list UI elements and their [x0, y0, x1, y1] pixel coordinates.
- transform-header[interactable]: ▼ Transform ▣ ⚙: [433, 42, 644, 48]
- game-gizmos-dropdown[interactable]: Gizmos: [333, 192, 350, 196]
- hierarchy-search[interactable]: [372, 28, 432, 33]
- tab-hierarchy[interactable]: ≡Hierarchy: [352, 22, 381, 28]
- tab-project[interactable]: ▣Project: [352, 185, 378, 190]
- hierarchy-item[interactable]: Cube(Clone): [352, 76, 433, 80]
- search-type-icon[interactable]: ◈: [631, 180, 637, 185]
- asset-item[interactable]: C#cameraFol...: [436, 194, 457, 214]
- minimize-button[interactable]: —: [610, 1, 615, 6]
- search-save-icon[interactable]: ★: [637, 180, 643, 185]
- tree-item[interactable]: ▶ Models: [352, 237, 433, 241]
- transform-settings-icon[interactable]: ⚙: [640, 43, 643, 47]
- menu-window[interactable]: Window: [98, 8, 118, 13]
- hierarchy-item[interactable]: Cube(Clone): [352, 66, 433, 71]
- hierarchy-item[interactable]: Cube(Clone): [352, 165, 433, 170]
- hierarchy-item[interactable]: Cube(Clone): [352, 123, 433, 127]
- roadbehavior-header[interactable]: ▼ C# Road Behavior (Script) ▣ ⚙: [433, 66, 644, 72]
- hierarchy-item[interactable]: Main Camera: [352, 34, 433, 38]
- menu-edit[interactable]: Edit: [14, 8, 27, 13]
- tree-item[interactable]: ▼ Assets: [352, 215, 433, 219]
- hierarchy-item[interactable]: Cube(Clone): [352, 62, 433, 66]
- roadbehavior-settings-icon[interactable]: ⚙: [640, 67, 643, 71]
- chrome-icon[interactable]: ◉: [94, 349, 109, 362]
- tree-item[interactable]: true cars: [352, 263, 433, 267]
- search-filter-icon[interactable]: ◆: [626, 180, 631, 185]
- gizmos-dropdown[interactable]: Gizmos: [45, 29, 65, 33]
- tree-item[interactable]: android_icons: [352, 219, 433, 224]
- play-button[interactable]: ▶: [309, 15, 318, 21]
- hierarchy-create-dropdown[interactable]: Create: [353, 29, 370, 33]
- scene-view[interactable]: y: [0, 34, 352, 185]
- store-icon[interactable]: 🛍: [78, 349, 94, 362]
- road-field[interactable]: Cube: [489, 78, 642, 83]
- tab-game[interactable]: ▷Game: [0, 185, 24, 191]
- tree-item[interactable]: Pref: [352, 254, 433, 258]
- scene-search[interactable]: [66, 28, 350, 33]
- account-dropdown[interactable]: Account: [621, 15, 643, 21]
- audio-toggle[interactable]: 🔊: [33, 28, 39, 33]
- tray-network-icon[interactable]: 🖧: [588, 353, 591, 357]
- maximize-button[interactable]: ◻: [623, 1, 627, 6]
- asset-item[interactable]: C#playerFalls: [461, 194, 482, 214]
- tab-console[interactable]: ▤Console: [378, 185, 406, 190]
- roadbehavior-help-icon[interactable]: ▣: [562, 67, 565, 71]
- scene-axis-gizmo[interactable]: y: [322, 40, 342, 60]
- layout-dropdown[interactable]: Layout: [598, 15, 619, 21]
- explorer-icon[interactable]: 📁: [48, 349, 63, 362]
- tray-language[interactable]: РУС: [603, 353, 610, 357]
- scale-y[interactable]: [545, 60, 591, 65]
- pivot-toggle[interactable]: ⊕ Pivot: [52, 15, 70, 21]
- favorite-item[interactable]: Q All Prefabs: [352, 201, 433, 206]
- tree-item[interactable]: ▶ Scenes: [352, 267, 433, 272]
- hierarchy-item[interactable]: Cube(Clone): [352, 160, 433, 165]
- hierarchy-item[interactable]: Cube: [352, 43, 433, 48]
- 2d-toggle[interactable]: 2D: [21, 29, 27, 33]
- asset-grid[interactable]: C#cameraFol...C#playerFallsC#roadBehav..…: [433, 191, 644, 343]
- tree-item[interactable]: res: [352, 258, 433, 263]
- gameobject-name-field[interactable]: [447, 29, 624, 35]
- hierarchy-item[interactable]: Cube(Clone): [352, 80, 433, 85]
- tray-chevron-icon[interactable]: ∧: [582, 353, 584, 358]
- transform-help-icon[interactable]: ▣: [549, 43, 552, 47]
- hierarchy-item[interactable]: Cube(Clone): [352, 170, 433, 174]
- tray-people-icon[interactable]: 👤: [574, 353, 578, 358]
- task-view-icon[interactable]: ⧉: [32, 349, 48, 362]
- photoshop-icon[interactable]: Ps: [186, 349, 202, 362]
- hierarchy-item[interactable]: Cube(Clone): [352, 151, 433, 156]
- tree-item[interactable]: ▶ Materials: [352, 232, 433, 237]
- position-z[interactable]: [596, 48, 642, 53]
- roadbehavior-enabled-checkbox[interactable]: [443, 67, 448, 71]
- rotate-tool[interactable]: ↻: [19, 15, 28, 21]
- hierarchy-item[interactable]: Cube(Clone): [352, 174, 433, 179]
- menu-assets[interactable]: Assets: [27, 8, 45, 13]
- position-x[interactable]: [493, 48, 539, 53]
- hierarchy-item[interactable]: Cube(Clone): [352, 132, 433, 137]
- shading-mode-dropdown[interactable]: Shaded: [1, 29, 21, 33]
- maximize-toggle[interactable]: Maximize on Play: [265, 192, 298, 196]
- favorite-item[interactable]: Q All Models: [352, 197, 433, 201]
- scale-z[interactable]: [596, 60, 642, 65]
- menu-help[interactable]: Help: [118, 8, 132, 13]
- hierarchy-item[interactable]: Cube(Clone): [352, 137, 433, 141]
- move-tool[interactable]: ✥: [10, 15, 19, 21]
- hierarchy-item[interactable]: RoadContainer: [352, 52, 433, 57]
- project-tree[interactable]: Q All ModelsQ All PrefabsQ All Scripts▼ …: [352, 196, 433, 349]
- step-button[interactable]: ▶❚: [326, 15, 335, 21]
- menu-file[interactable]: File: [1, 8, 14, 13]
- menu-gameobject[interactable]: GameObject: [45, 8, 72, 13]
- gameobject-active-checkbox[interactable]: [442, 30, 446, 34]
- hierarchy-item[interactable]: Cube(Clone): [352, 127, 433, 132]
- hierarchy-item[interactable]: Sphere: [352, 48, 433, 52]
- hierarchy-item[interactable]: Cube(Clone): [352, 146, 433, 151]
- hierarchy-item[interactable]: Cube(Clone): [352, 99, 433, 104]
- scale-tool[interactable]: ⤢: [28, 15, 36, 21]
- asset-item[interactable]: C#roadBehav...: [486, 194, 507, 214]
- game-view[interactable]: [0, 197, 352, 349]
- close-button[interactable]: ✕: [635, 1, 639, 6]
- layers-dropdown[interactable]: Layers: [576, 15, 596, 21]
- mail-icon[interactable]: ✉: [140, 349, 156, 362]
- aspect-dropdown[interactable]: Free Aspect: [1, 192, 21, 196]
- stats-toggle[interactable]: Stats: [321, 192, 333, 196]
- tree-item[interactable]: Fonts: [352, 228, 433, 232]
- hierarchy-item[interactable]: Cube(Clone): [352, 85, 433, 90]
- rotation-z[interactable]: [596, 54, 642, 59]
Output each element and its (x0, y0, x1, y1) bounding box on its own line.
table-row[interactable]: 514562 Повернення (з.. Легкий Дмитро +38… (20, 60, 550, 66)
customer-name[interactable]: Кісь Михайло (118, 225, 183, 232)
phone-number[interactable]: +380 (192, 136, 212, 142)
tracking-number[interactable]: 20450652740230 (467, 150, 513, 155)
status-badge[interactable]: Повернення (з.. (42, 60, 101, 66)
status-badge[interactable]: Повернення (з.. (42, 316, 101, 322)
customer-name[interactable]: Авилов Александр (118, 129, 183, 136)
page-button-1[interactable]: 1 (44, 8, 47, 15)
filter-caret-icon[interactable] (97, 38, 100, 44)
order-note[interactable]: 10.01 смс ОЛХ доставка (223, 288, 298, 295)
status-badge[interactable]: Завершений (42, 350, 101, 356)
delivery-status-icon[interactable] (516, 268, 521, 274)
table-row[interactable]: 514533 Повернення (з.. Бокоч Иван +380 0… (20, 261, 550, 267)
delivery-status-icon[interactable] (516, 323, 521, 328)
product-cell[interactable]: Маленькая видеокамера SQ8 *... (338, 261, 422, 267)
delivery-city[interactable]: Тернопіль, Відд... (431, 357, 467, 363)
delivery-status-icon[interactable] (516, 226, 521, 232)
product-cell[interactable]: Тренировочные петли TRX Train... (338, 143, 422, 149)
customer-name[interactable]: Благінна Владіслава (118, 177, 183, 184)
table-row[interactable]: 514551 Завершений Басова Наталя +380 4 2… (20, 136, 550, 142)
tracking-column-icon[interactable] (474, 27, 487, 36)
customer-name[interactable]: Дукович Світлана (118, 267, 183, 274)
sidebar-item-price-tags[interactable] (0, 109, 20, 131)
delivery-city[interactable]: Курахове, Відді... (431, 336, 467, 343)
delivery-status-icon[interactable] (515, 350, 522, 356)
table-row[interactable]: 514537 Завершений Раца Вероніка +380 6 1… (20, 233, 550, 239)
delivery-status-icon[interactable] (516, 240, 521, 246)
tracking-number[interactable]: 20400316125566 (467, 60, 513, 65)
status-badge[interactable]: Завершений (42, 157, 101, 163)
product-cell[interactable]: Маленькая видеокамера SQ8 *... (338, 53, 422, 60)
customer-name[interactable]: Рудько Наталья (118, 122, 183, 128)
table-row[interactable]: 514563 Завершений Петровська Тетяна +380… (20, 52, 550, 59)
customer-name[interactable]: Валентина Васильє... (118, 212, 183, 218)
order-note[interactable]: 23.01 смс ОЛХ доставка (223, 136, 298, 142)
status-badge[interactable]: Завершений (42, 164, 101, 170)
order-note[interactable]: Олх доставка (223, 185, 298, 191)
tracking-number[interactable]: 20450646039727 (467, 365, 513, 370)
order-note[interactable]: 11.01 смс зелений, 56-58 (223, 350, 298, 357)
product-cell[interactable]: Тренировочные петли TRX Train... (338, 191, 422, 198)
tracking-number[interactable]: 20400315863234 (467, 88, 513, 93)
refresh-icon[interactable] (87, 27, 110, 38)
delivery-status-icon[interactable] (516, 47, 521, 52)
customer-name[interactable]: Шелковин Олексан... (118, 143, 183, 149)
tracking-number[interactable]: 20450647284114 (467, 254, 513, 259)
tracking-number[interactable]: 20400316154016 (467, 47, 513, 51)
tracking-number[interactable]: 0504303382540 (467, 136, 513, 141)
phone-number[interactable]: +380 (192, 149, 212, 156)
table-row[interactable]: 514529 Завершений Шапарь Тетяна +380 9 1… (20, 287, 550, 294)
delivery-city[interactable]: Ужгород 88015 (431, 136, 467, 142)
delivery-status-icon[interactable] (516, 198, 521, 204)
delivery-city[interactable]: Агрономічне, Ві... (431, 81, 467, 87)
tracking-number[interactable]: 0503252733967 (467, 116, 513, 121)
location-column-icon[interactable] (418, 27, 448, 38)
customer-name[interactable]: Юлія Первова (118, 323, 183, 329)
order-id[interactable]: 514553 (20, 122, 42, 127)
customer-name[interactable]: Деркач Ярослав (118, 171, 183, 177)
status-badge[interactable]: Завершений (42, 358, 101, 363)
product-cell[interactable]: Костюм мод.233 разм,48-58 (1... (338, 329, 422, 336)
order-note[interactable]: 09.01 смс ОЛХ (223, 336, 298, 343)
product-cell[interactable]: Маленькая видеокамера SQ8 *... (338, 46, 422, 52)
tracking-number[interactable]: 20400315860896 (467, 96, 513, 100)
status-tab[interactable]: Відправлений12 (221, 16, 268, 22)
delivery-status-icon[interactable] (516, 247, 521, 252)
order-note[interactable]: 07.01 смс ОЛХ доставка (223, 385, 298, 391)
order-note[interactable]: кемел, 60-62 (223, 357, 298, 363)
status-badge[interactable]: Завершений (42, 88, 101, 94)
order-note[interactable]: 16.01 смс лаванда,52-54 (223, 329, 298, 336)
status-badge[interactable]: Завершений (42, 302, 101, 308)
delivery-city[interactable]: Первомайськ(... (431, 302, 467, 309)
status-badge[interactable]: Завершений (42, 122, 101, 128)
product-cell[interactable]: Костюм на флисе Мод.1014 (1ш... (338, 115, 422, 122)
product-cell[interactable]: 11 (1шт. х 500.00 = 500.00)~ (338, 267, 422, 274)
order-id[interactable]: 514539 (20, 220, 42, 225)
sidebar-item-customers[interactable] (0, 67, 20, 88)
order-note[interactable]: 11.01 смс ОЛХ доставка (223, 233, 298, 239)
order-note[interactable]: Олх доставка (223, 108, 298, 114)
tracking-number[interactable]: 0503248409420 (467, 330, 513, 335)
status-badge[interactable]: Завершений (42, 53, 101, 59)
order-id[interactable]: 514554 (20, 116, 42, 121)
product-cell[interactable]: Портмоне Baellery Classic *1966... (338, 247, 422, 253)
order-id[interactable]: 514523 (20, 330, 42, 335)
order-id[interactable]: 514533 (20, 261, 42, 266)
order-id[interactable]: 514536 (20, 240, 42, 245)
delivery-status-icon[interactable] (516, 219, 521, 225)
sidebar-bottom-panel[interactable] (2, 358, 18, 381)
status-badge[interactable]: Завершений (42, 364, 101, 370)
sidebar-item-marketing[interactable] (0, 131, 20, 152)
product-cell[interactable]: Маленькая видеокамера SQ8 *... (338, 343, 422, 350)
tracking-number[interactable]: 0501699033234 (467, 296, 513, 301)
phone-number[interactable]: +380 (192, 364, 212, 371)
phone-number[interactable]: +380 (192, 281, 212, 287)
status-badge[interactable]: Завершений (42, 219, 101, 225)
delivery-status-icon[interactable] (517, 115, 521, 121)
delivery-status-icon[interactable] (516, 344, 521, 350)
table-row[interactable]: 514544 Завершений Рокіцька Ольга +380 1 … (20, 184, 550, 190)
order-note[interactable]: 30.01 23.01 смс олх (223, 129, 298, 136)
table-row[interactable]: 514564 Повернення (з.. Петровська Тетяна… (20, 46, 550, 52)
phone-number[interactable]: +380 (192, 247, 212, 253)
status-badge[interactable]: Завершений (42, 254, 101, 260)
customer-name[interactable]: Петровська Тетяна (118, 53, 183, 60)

§ Exercise objective: Locate the lines above that hold the word "phone". Show every one of them.

§ Expected answer:
phone-number[interactable]: +380 (192, 136, 212, 142)
phone-number[interactable]: +380 (192, 149, 212, 156)
phone-number[interactable]: +380 (192, 364, 212, 371)
phone-number[interactable]: +380 (192, 281, 212, 287)
phone-number[interactable]: +380 (192, 247, 212, 253)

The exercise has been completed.